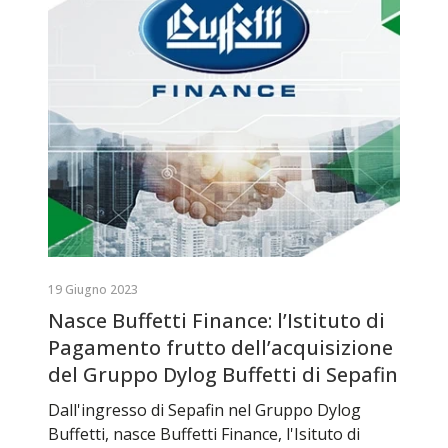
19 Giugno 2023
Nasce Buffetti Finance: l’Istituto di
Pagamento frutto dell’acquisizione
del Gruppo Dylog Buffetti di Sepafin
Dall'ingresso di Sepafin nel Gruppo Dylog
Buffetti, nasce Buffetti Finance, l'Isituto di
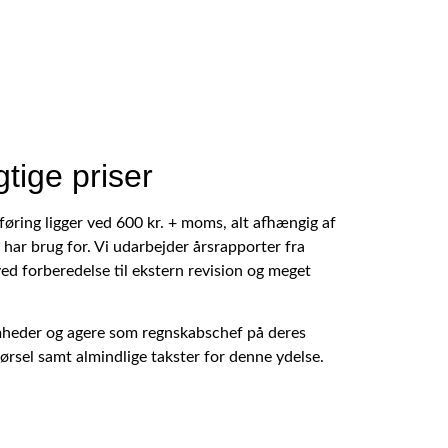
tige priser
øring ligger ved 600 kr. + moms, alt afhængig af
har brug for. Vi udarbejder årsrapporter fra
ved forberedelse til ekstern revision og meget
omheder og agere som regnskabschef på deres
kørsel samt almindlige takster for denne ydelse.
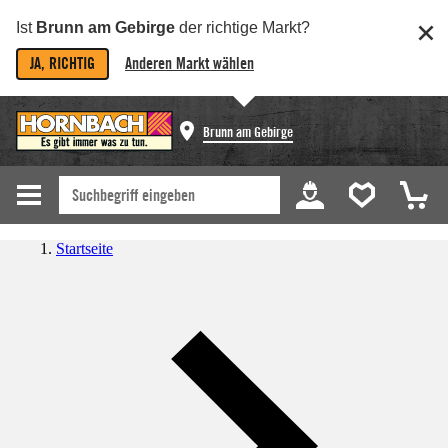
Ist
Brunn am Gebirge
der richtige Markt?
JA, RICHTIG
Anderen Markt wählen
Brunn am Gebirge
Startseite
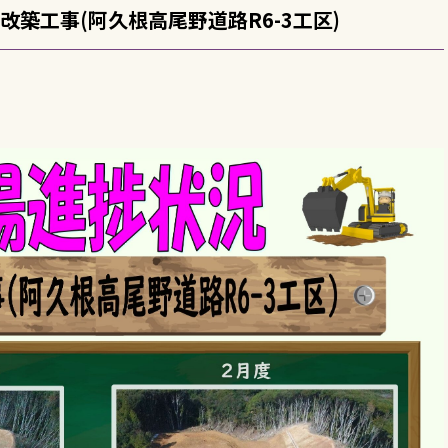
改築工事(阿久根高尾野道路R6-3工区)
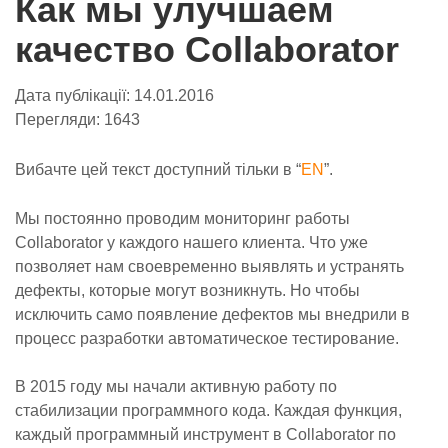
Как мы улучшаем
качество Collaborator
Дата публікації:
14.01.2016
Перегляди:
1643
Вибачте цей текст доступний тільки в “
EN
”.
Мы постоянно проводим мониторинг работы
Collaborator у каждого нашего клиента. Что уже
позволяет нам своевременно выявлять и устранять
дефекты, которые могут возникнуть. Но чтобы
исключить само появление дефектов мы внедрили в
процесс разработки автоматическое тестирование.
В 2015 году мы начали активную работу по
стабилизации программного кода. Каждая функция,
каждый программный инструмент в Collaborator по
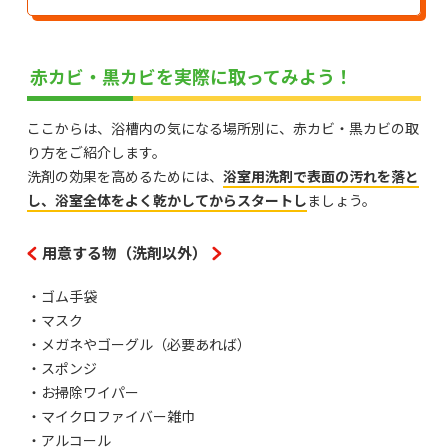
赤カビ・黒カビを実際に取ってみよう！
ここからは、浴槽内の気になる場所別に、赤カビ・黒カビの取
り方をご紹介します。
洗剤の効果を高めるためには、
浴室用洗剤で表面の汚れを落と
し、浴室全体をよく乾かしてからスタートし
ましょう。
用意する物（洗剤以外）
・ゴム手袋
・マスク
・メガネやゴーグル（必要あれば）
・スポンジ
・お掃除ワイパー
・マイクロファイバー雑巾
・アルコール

□ □ □

YOUR ASSIGNMENT ▸
With pictures excluded, the lines running from the one containing "стабилизации программного кода." through the last line of the records above are to be restated exactly and in full.

SOLUTION BELOW ▸
стабилизации программного кода. Каждая функция,
каждый программный инструмент в Collaborator по
赤カビ・黒カビを実際に取ってみよう！
ここからは、浴槽内の気になる場所別に、赤カビ・黒カビの取
り方をご紹介します。
洗剤の効果を高めるためには、
浴室用洗剤で表面の汚れを落と
し、浴室全体をよく乾かしてからスタートし
ましょう。
用意する物（洗剤以外）
・ゴム手袋
・マスク
・メガネやゴーグル（必要あれば）
・スポンジ
・お掃除ワイパー
・マイクロファイバー雑巾
・アルコール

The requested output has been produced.